Topic: Accuracy in Media
Spencer Irvine wrote in a March 1 Accuracy in Media blog post:
Hindsight is 20/20, but the question looms large: Why did the Associated Press start fact-checking Donald Trump and his cabinet appointees (such as Education Secretary Betsy DeVos’s recent comment on historical black colleges and universities and school choice) and did not fact check Obama or any of his cabinet secretaries?
We checked the Associated Press’s website and only found Donald Trump and Sarah Palin-related fact checks. When we expanded our search, PolitiFact had a fact check history of Obama’s first Education Secretary Arne Duncan (which is comparable to the AP’s recent fact check of DeVos).
Sounds like the Associated Press is eight years too late, as far as fair and balanced fact checks are concerned.
Another question looms large: How does someone who purports to be a media analyst not know how the Associated Press works?
While the AP is a news organization, it is also a news cooperative that syndicates its content to other news organizations, in part in return for those organizations sharing their content with the AP for redistribution. As such, AP content is as likely, if not more so, to be found at other news operation as the AP itself.
If Irvine had bothered to broaden his horizons, he would have easily found that, yes, the AP has been fact-checking Obama for years -- and he would have found some of that at right-wing websites.

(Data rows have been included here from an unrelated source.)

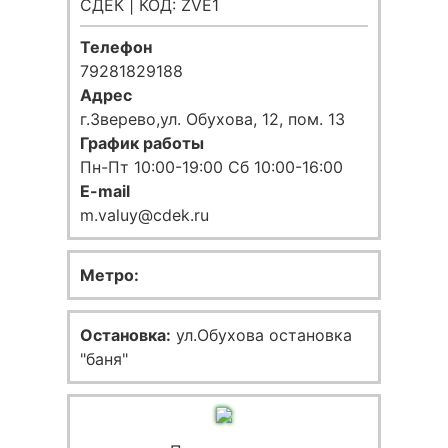
СДЕК | КОД: ZVE1
Телефон
79281829188
Адрес
г.Зверево,ул. Обухова, 12, пом. 13
График работы
Пн-Пт 10:00-19:00 Сб 10:00-16:00
E-mail
m.valuy@cdek.ru
Метро:
Остановка:
ул.Обухова остановка
"баня"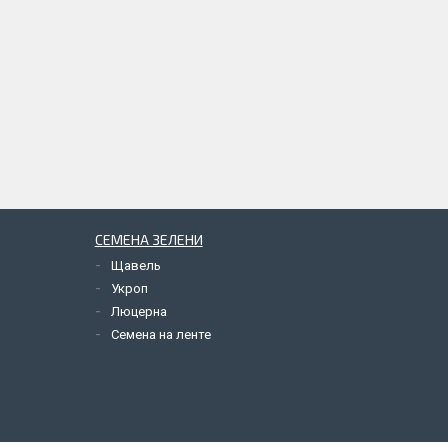
СЕМЕНА ЗЕЛЕНИ
Щавель
Укроп
Люцерна
Семена на ленте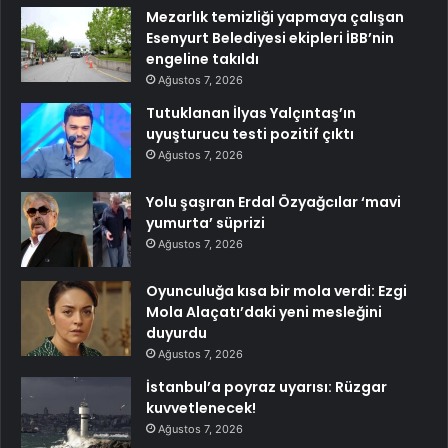
Mezarlık temizliği yapmaya çalışan
Esenyurt Belediyesi ekipleri İBB’nin
engeline takıldı
Ağustos 7, 2026
Tutuklanan İlyas Yalçıntaş’ın
uyuşturucu testi pozitif çıktı
Ağustos 7, 2026
Yolu şaşıran Erdal Özyağcılar ‘mavi
yumurta’ süprizi
Ağustos 7, 2026
Oyunculuğa kısa bir mola verdi: Ezgi
Mola Alaçatı’daki yeni mesleğini
duyurdu
Ağustos 7, 2026
İstanbul’a poyraz uyarısı: Rüzgar
kuvvetlenecek!
Ağustos 7, 2026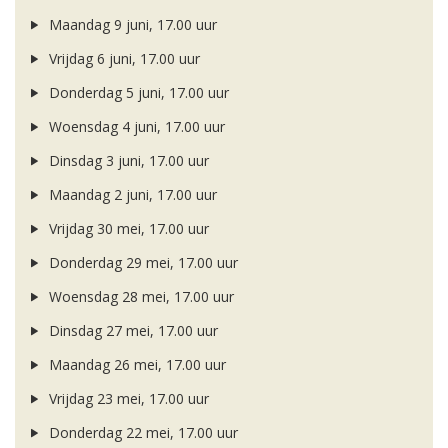
Maandag 9 juni, 17.00 uur
Vrijdag 6 juni, 17.00 uur
Donderdag 5 juni, 17.00 uur
Woensdag 4 juni, 17.00 uur
Dinsdag 3 juni, 17.00 uur
Maandag 2 juni, 17.00 uur
Vrijdag 30 mei, 17.00 uur
Donderdag 29 mei, 17.00 uur
Woensdag 28 mei, 17.00 uur
Dinsdag 27 mei, 17.00 uur
Maandag 26 mei, 17.00 uur
Vrijdag 23 mei, 17.00 uur
Donderdag 22 mei, 17.00 uur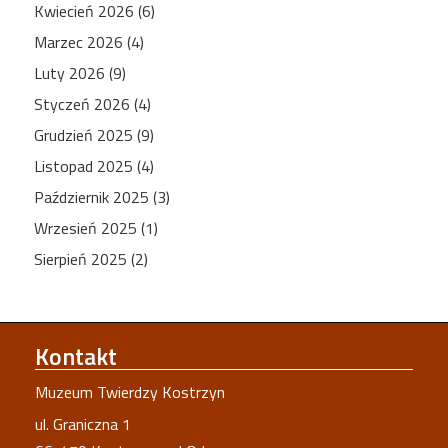
Kwiecień 2026 (6)
Marzec 2026 (4)
Luty 2026 (9)
Styczeń 2026 (4)
Grudzień 2025 (9)
Listopad 2025 (4)
Październik 2025 (3)
Wrzesień 2025 (1)
Sierpień 2025 (2)
Kontakt
Muzeum Twierdzy Kostrzyn
ul. Graniczna 1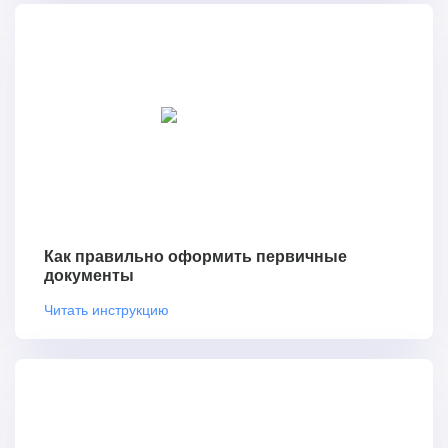
Как правильно оформить первичные
документы
Читать инструкцию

For instance, here's a Daily Caller article touting an AP fact-check of Obama's 2015 State of the Union speech. (The full fact-check can be found at the New York Post.) And here's an AP fact-check of Obama's 2013 State of the Union posted at The Blaze. And here is that 2013 fact-check at Fox News. And the right-wing Washington Times published the AP fact-check of Obama's 2012 and 2014 State of the Union speeches.
Well, so much for accuracy in media at AIM.